Dataset entries
▼▼▼

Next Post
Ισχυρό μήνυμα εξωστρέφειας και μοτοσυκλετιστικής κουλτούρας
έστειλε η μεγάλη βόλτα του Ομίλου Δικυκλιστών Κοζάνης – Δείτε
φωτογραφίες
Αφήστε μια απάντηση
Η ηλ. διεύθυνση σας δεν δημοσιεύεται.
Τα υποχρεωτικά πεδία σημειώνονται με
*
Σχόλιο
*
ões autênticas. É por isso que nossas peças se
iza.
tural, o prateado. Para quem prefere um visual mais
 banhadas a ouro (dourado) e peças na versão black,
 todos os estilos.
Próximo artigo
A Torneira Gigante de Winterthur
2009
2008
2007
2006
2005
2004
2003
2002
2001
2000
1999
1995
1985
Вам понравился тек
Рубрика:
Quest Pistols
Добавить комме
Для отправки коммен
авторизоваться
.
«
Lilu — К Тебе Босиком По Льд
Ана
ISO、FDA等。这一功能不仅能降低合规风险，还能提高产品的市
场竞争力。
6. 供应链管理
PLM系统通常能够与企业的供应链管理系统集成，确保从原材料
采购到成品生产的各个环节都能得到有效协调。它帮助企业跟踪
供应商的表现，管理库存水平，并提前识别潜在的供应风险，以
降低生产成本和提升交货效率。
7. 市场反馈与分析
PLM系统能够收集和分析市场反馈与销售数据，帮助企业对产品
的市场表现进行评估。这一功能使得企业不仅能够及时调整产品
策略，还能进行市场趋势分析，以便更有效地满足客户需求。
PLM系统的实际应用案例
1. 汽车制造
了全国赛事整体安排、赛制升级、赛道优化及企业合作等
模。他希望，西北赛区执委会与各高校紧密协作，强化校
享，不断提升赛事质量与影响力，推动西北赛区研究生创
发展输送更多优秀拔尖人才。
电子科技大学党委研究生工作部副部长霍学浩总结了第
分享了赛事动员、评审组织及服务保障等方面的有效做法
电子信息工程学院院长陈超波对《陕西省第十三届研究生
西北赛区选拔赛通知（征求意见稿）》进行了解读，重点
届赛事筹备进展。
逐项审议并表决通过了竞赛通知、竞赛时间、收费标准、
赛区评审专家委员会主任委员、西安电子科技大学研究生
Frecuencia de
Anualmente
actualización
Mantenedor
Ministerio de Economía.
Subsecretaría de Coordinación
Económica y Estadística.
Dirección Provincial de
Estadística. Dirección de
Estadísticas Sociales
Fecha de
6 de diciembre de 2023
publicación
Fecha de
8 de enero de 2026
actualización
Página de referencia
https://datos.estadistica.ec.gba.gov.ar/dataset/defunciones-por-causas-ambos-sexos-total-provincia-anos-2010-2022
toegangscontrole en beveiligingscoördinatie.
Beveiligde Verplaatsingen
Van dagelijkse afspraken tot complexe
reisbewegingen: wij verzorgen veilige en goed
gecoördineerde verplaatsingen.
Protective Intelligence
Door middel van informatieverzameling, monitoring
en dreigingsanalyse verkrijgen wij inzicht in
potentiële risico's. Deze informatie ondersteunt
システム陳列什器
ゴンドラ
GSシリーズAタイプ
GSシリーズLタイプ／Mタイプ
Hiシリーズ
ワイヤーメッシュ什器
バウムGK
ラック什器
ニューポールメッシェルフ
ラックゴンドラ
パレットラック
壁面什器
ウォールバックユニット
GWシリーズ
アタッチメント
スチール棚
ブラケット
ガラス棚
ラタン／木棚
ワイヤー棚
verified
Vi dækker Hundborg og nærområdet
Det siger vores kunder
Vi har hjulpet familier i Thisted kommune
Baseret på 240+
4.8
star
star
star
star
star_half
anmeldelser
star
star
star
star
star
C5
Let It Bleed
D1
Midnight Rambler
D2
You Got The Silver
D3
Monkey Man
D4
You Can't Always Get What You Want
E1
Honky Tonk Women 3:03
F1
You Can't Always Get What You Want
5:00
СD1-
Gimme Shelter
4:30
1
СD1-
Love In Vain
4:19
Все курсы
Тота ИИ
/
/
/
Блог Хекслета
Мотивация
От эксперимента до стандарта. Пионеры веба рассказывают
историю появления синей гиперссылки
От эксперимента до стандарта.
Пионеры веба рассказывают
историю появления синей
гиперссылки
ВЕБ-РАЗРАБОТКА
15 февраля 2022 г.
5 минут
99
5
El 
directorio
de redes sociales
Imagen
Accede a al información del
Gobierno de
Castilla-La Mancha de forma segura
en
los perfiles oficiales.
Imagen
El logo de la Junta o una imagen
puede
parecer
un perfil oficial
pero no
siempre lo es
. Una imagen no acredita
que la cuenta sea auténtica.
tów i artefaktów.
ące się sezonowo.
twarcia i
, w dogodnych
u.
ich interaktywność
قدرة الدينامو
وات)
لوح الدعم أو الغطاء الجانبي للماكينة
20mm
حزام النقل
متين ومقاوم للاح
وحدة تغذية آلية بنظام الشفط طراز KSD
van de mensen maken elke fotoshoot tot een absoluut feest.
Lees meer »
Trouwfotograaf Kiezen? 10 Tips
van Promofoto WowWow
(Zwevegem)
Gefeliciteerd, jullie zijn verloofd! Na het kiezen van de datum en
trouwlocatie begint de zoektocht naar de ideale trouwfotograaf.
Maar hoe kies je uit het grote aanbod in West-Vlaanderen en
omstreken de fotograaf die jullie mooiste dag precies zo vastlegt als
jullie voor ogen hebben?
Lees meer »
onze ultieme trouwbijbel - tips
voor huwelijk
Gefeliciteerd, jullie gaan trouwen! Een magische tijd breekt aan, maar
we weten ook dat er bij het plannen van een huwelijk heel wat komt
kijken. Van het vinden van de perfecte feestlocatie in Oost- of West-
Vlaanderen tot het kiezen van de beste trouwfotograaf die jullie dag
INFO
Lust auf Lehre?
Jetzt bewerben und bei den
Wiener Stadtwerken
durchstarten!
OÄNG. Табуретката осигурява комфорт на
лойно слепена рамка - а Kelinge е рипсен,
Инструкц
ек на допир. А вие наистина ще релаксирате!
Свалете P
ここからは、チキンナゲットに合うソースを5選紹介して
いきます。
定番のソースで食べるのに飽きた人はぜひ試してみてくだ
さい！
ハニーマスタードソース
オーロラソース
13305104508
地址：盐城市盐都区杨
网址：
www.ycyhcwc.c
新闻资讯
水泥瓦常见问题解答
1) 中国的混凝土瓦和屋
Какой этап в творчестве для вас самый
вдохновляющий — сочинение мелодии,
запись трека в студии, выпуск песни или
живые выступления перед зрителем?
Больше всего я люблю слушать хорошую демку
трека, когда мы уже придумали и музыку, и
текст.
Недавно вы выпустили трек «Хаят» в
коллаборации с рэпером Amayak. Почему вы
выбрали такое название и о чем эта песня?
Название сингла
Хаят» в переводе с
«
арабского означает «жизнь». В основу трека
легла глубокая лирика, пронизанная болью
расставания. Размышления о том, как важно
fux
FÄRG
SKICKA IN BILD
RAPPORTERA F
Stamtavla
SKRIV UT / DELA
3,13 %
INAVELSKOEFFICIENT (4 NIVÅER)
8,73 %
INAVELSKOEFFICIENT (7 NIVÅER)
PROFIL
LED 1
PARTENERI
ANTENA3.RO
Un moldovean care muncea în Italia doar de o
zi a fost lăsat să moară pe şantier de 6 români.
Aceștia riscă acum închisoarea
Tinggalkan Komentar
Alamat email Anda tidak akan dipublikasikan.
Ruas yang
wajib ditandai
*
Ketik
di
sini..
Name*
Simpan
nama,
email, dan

▲▲▲

▶ [Prompt]
Print every record exactly as written.

▶ [Answer to the problem]
Next Post
Ισχυρό μήνυμα εξωστρέφειας και μοτοσυκλετιστικής κουλτούρας
έστειλε η μεγάλη βόλτα του Ομίλου Δικυκλιστών Κοζάνης – Δείτε
φωτογραφίες
Αφήστε μια απάντηση
Η ηλ. διεύθυνση σας δεν δημοσιεύεται.
Τα υποχρεωτικά πεδία σημειώνονται με
*
Σχόλιο
*
ões autênticas. É por isso que nossas peças se
iza.
tural, o prateado. Para quem prefere um visual mais
 banhadas a ouro (dourado) e peças na versão black,
 todos os estilos.
Próximo artigo
A Torneira Gigante de Winterthur
2009
2008
2007
2006
2005
2004
2003
2002
2001
2000
1999
1995
1985
Вам понравился тек
Рубрика:
Quest Pistols
Добавить комме
Для отправки коммен
авторизоваться
.
«
Lilu — К Тебе Босиком По Льд
Ана
ISO、FDA等。这一功能不仅能降低合规风险，还能提高产品的市
场竞争力。
6. 供应链管理
PLM系统通常能够与企业的供应链管理系统集成，确保从原材料
采购到成品生产的各个环节都能得到有效协调。它帮助企业跟踪
供应商的表现，管理库存水平，并提前识别潜在的供应风险，以
降低生产成本和提升交货效率。
7. 市场反馈与分析
PLM系统能够收集和分析市场反馈与销售数据，帮助企业对产品
的市场表现进行评估。这一功能使得企业不仅能够及时调整产品
策略，还能进行市场趋势分析，以便更有效地满足客户需求。
PLM系统的实际应用案例
1. 汽车制造
了全国赛事整体安排、赛制升级、赛道优化及企业合作等
模。他希望，西北赛区执委会与各高校紧密协作，强化校
享，不断提升赛事质量与影响力，推动西北赛区研究生创
发展输送更多优秀拔尖人才。
电子科技大学党委研究生工作部副部长霍学浩总结了第
分享了赛事动员、评审组织及服务保障等方面的有效做法
电子信息工程学院院长陈超波对《陕西省第十三届研究生
西北赛区选拔赛通知（征求意见稿）》进行了解读，重点
届赛事筹备进展。
逐项审议并表决通过了竞赛通知、竞赛时间、收费标准、
赛区评审专家委员会主任委员、西安电子科技大学研究生
Frecuencia de
Anualmente
actualización
Mantenedor
Ministerio de Economía.
Subsecretaría de Coordinación
Económica y Estadística.
Dirección Provincial de
Estadística. Dirección de
Estadísticas Sociales
Fecha de
6 de diciembre de 2023
publicación
Fecha de
8 de enero de 2026
actualización
Página de referencia
https://datos.estadistica.ec.gba.gov.ar/dataset/defunciones-por-causas-ambos-sexos-total-provincia-anos-2010-2022
toegangscontrole en beveiligingscoördinatie.
Beveiligde Verplaatsingen
Van dagelijkse afspraken tot complexe
reisbewegingen: wij verzorgen veilige en goed
gecoördineerde verplaatsingen.
Protective Intelligence
Door middel van informatieverzameling, monitoring
en dreigingsanalyse verkrijgen wij inzicht in
potentiële risico's. Deze informatie ondersteunt
システム陳列什器
ゴンドラ
GSシリーズAタイプ
GSシリーズLタイプ／Mタイプ
Hiシリーズ
ワイヤーメッシュ什器
バウムGK
ラック什器
ニューポールメッシェルフ
ラックゴンドラ
パレットラック
壁面什器
ウォールバックユニット
GWシリーズ
アタッチメント
スチール棚
ブラケット
ガラス棚
ラタン／木棚
ワイヤー棚
verified
Vi dækker Hundborg og nærområdet
Det siger vores kunder
Vi har hjulpet familier i Thisted kommune
Baseret på 240+
4.8
star
star
star
star
star_half
anmeldelser
star
star
star
star
star
C5
Let It Bleed
D1
Midnight Rambler
D2
You Got The Silver
D3
Monkey Man
D4
You Can't Always Get What You Want
E1
Honky Tonk Women 3:03
F1
You Can't Always Get What You Want
5:00
СD1-
Gimme Shelter
4:30
1
СD1-
Love In Vain
4:19
Все курсы
Тота ИИ
/
/
/
Блог Хекслета
Мотивация
От эксперимента до стандарта. Пионеры веба рассказывают
историю появления синей гиперссылки
От эксперимента до стандарта.
Пионеры веба рассказывают
историю появления синей
гиперссылки
ВЕБ-РАЗРАБОТКА
15 февраля 2022 г.
5 минут
99
5
El 
directorio
de redes sociales
Imagen
Accede a al información del
Gobierno de
Castilla-La Mancha de forma segura
en
los perfiles oficiales.
Imagen
El logo de la Junta o una imagen
puede
parecer
un perfil oficial
pero no
siempre lo es
. Una imagen no acredita
que la cuenta sea auténtica.
tów i artefaktów.
ące się sezonowo.
twarcia i
, w dogodnych
u.
ich interaktywność
قدرة الدينامو
وات)
لوح الدعم أو الغطاء الجانبي للماكينة
20mm
حزام النقل
متين ومقاوم للاح
وحدة تغذية آلية بنظام الشفط طراز KSD
van de mensen maken elke fotoshoot tot een absoluut feest.
Lees meer »
Trouwfotograaf Kiezen? 10 Tips
van Promofoto WowWow
(Zwevegem)
Gefeliciteerd, jullie zijn verloofd! Na het kiezen van de datum en
trouwlocatie begint de zoektocht naar de ideale trouwfotograaf.
Maar hoe kies je uit het grote aanbod in West-Vlaanderen en
omstreken de fotograaf die jullie mooiste dag precies zo vastlegt als
jullie voor ogen hebben?
Lees meer »
onze ultieme trouwbijbel - tips
voor huwelijk
Gefeliciteerd, jullie gaan trouwen! Een magische tijd breekt aan, maar
we weten ook dat er bij het plannen van een huwelijk heel wat komt
kijken. Van het vinden van de perfecte feestlocatie in Oost- of West-
Vlaanderen tot het kiezen van de beste trouwfotograaf die jullie dag
INFO
Lust auf Lehre?
Jetzt bewerben und bei den
Wiener Stadtwerken
durchstarten!
OÄNG. Табуретката осигурява комфорт на
лойно слепена рамка - а Kelinge е рипсен,
Инструкц
ек на допир. А вие наистина ще релаксирате!
Свалете P
ここからは、チキンナゲットに合うソースを5選紹介して
いきます。
定番のソースで食べるのに飽きた人はぜひ試してみてくだ
さい！
ハニーマスタードソース
オーロラソース
13305104508
地址：盐城市盐都区杨
网址：
www.ycyhcwc.c
新闻资讯
水泥瓦常见问题解答
1) 中国的混凝土瓦和屋
Какой этап в творчестве для вас самый
вдохновляющий — сочинение мелодии,
запись трека в студии, выпуск песни или
живые выступления перед зрителем?
Больше всего я люблю слушать хорошую демку
трека, когда мы уже придумали и музыку, и
текст.
Недавно вы выпустили трек «Хаят» в
коллаборации с рэпером Amayak. Почему вы
выбрали такое название и о чем эта песня?
Название сингла
Хаят» в переводе с
«
арабского означает «жизнь». В основу трека
легла глубокая лирика, пронизанная болью
расставания. Размышления о том, как важно
fux
FÄRG
SKICKA IN BILD
RAPPORTERA F
Stamtavla
SKRIV UT / DELA
3,13 %
INAVELSKOEFFICIENT (4 NIVÅER)
8,73 %
INAVELSKOEFFICIENT (7 NIVÅER)
PROFIL
LED 1
PARTENERI
ANTENA3.RO
Un moldovean care muncea în Italia doar de o
zi a fost lăsat să moară pe şantier de 6 români.
Aceștia riscă acum închisoarea
Tinggalkan Komentar
Alamat email Anda tidak akan dipublikasikan.
Ruas yang
wajib ditandai
*
Ketik
di
sini..
Name*
Simpan
nama,
email, dan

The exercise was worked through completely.